[Stored data — start]
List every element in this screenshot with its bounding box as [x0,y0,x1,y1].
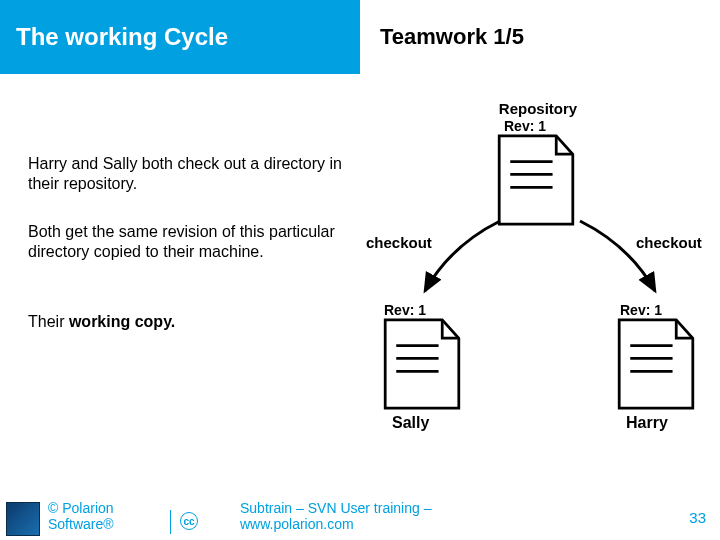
page-number: 33 [689,509,706,526]
title-bar: The working Cycle [0,0,360,74]
diagram: Repository Rev: 1 checkout checkout Rev:… [370,106,710,456]
copyright-line2: Software® [48,516,114,532]
footer-divider [170,510,171,534]
paragraph-2: Both get the same revision of this parti… [28,222,348,262]
harry-rev: Rev: 1 [620,302,662,318]
repository-rev: Rev: 1 [504,118,546,134]
repository-doc-icon [490,134,582,226]
footer-center-line2: www.polarion.com [240,516,354,532]
arrow-right-icon [570,216,670,306]
checkout-label-left: checkout [366,234,432,251]
paragraph-3-bold: working copy. [69,313,175,330]
sally-label: Sally [392,414,429,432]
sally-rev: Rev: 1 [384,302,426,318]
copyright-line1: © Polarion [48,500,114,516]
harry-doc-icon [610,318,702,410]
footer: © Polarion Software® cc Subtrain – SVN U… [0,500,720,540]
slide-subtitle: Teamwork 1/5 [380,24,524,50]
sally-doc-icon [376,318,468,410]
slide-title: The working Cycle [16,23,228,51]
repository-label: Repository [478,100,598,117]
footer-center: Subtrain – SVN User training – www.polar… [240,501,431,532]
footer-center-line1: Subtrain – SVN User training – [240,500,431,516]
checkout-label-right: checkout [636,234,702,251]
harry-label: Harry [626,414,668,432]
arrow-left-icon [410,216,510,306]
paragraph-1: Harry and Sally both check out a directo… [28,154,348,194]
polarion-logo-icon [6,502,40,536]
cc-icon: cc [180,512,198,530]
paragraph-3-prefix: Their [28,313,69,330]
copyright: © Polarion Software® [48,501,114,532]
paragraph-3: Their working copy. [28,312,348,332]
[Stored data — finish]
## Exercise directions
Each line of the data must be transcribed exactly; pictures are not carried over.

## Response to the exercise
List every element in this screenshot with its bounding box as [x0,y0,x1,y1].
page-number: 33 [689,509,706,526]
title-bar: The working Cycle [0,0,360,74]
diagram: Repository Rev: 1 checkout checkout Rev:… [370,106,710,456]
copyright-line2: Software® [48,516,114,532]
footer-divider [170,510,171,534]
paragraph-2: Both get the same revision of this parti… [28,222,348,262]
harry-rev: Rev: 1 [620,302,662,318]
repository-rev: Rev: 1 [504,118,546,134]
repository-doc-icon [490,134,582,226]
footer-center-line2: www.polarion.com [240,516,354,532]
arrow-right-icon [570,216,670,306]
checkout-label-left: checkout [366,234,432,251]
paragraph-3-bold: working copy. [69,313,175,330]
sally-label: Sally [392,414,429,432]
sally-rev: Rev: 1 [384,302,426,318]
copyright-line1: © Polarion [48,500,114,516]
harry-doc-icon [610,318,702,410]
footer: © Polarion Software® cc Subtrain – SVN U… [0,500,720,540]
slide-subtitle: Teamwork 1/5 [380,24,524,50]
sally-doc-icon [376,318,468,410]
slide-title: The working Cycle [16,23,228,51]
repository-label: Repository [478,100,598,117]
footer-center: Subtrain – SVN User training – www.polar… [240,501,431,532]
footer-center-line1: Subtrain – SVN User training – [240,500,431,516]
checkout-label-right: checkout [636,234,702,251]
harry-label: Harry [626,414,668,432]
arrow-left-icon [410,216,510,306]
paragraph-1: Harry and Sally both check out a directo… [28,154,348,194]
polarion-logo-icon [6,502,40,536]
cc-icon: cc [180,512,198,530]
paragraph-3-prefix: Their [28,313,69,330]
copyright: © Polarion Software® [48,501,114,532]
paragraph-3: Their working copy. [28,312,348,332]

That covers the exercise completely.